For new homes, the process is typically Design, then Construction (though I have known a few who have tried the reverse...) When it comes to design, here are the basic options:
- Draw the plans yourself
- Home Plan Websites
- Pre-fabricated or Modular homes
- Hire a builder and let him or her design it (this is known as Design/Build)
- Hire a professional designer or architect
Depending on your location, local building departments will actually accept house plans as little more than "napkin sketches". This is not advisable, and fewer building departments are accepting such basic plans.
Home Plan websites are the bane of the professional designers' existence. The future pie-eyed homeowner selects one of a gazillion pre-drawn house plans, then purchases the "plans". Typically the plans are little more than floor plans, exterior elevations and a few wall sections showing typical construction. Changes, or "modifications" can be had through the company for a fee (usually $75-100/hour at the time of this writing). The upside is that there are number of quality designers and even architects who are now putting their designs on such websites in order to make a residual income. One of the downsides is that you may have quite a bit of costs added in due to modifications just to have the home meet local building codes. But, okay, you still have "saved" a bit of money. Pricing for the plans themselves is usually dependent on the number of square feet.
Pre-fabricated or Modular homes are somewhat similar to purchasing pre-drawn plans, but you're purchasing a pre-constructed home as well. The upside is that these companies typically operate on scales of economy and efficiency. The homes are constructed in "controlled environments" and with materials that have been purchased, usually, in great quantity in order to pass the "savings" onto the new homeowner. The downside is that the homes are built with cost at the forefront of design - meaning the designs are well, usually ho-hum, tough there are a few exceptions that use trained professionals to come up with designs.
Design/Build. Many builders will offer this, and sometimes they will state the design is free-of-charge. Usually, the design fee is hidden in the cost of the construction. Some homebuilders are true craftsman and may design a truly quality home. However, many are not. Buyer beware.
The above "services" have regulated the home building experience to a mere commodity - a marketable item produced to satisfy a need or want. However, the design and building of a new home has traditionally been a service, with an experience attached to it, rather than a mere product. The design of a new home is not the same as going to the supermarket and picking items off the shelf. It's the difference between the experience of eating a carefully prepared meal versus going through the drive-thru of the local fast food chain. It doesn't have to be "expensive", but it should be purposeful and exciting.
Last but not least: hiring a professional to design a truly unique, one-of-a-kind home to your specifications. This affords the homeowner the utmost control of design. There is a common misconception that hiring a designer or an architect is expensive. (My hourly fees are less than my plumber!)
But how does all this translate to cost? Any designer and builder will tell you that price-per-square-foot "rules of thumb" are not good indicators of what a home will cost. There are, after all, MANY factors that go into building a home. However, they are a good place to start. Your standard builder "Spec" house will average around $75-$100 per square foot. Some "custom home builders" may state the same prices, but these are rarely true custom DESIGNED homes.

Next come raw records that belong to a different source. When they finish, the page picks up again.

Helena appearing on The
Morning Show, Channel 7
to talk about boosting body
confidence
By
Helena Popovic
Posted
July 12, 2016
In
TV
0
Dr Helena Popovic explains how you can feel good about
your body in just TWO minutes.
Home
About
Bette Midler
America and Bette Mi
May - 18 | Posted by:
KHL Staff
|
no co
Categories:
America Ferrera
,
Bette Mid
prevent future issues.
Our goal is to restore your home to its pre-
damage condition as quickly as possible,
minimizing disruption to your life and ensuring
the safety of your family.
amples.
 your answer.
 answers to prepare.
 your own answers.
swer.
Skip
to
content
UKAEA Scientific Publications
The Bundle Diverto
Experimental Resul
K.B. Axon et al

A quality home, similar to pictures splashed around in all the glossy magazines, is closer to $175-$225. For lower-end "luxury", plan on $400-$500/s.f. And for high-end luxury, expect some rooms to be as much, or more, than $1000 per square foot.
When we receive a new client, we pull out this Construction Budget Matrix that we designed in-house. (Construction Budget is on the left; Cost per square foot is across the top; and the maximum square footage of the home is populated in the matrix.) Seeing all the numbers and how they generally correspond to a price per square foot is extremely helpful in keeping the project within budget. Of course, we like to err on the side of caution. This matrix is not a one-size fits all, but it is a great place to start a discussion about budget, real-world numbers and how they will ultimately effect the design of your new home.

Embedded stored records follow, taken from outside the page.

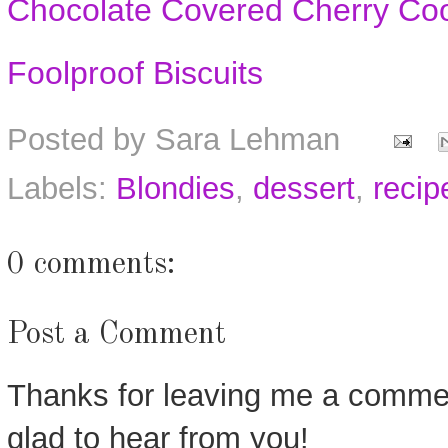
Chocolate Covered Cherry Co
Foolproof Biscuits
Posted by
Sara Lehman
Labels:
Blondies
,
dessert
,
recip
0 comments:
Post a Comment
Thanks for leaving me a commen
glad to hear from you!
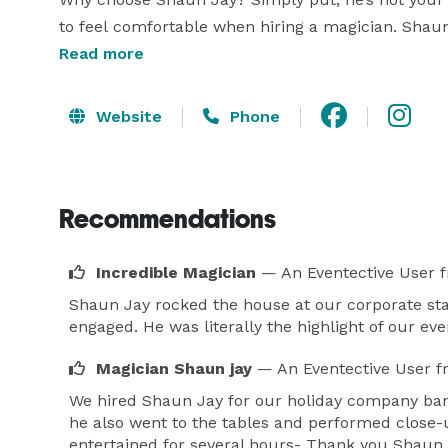
to feel comfortable when hiring a magician. Shaun 
16 years, performing for every age group, every eth
Read more
Many know Shaun from his performances at South
Website
Phone
Downtown Raleigh NC and his appearance on WR
During his show, Shaun Jay combines hilarious im
produce memorable results for your event!

Recommendations
Even if you are not looking for a Magician in the R
Incredible Magician
— An Eventective User
f
Shaun Jay rocked the house at our corporate sta
engaged. He was literally the highlight of our eve
Magician Shaun jay
— An Eventective User
f
We hired Shaun Jay for our holiday company banq
he also went to the tables and performed close
entertained for several hours- Thank you Shaun J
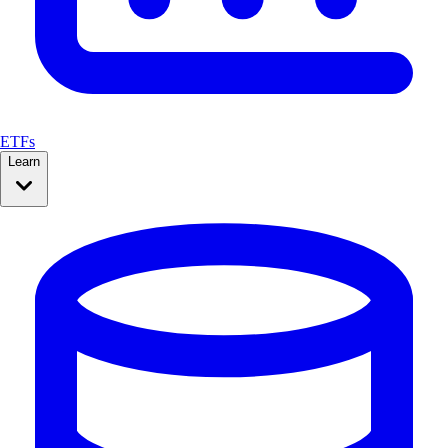
ETFs
Learn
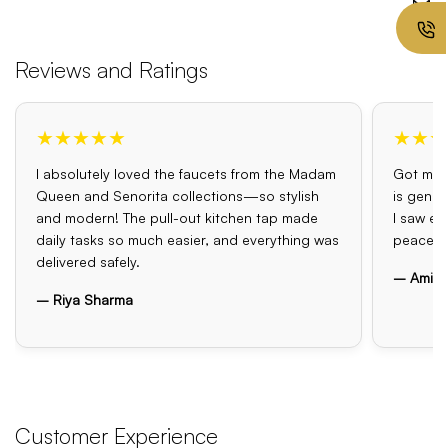
Reviews and Ratings
★★★★★
★★★
I absolutely loved the faucets from the Madam
Got my o
Queen and Senorita collections—so stylish
is genui
and modern! The pull-out kitchen tap made
I saw el
daily tasks so much easier, and everything was
peace o
delivered safely.
– Amit 
– Riya Sharma
Customer Experience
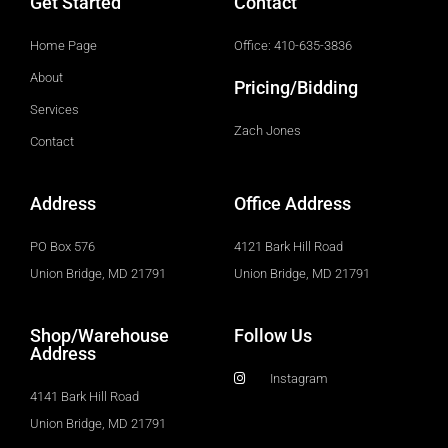
Get Started
Contact
Home Page
Office: 410-635-3836
About
Pricing/Bidding
Services
Zach Jones
Contact
Address
Office Address
PO Box 576
4121 Bark Hill Road
Union Bridge, MD 21791
Union Bridge, MD 21791
Shop/Warehouse
Follow Us
Address
Instagram
4141 Bark Hill Road
Union Bridge, MD 21791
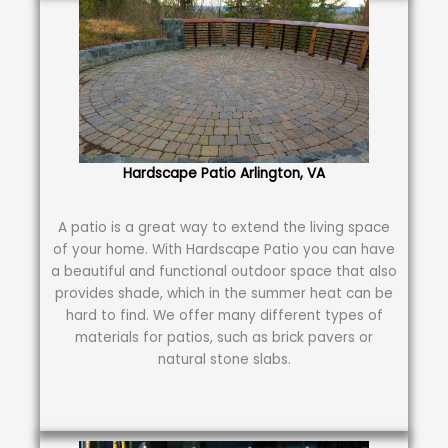
Hardscape Patio Arlington, VA
A patio is a great way to extend the living space
of your home. With Hardscape Patio you can have
a beautiful and functional outdoor space that also
provides shade, which in the summer heat can be
hard to find. We offer many different types of
materials for patios, such as brick pavers or
natural stone slabs.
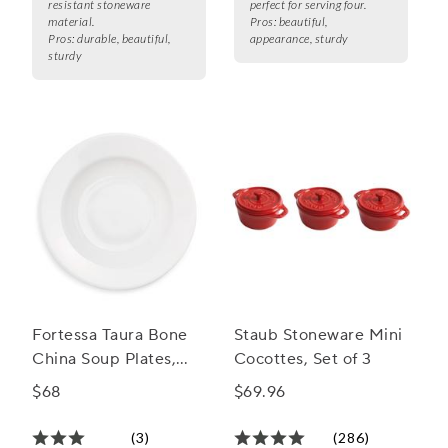
resistant stoneware
perfect for serving four.
material.
Pros:
beautiful,
Pros:
durable, beautiful,
appearance, sturdy
sturdy
Fortessa Taura Bone
Staub Stoneware Mini
China Soup Plates,
Cocottes, Set of 3
Set of 4
$68
$69.96
(3)
(286)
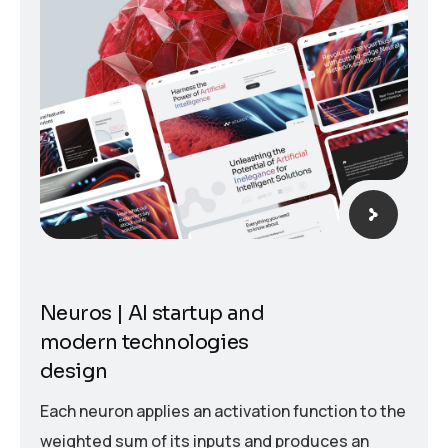
Neuros | AI startup and
modern technologies
design
Each neuron applies an activation function to the
weighted sum of its inputs and produces an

Like everything, you get what you pay for and the lowest "bidder" is not always the best practitioner. What's important to note here is that you can get not only "design" services, but a host of other services that include solicitation of bids from builders, construction administration to ensure the builder you have selected is doing the work according to the plans, and perhaps most importantly, someone to call to deal with the headaches "in the field" when they arise.
Working with a design professional can not only save you money in the long run, thorough project planning and oversight, but can also be a wonderful rewarding experience in the designing a home of your dreams.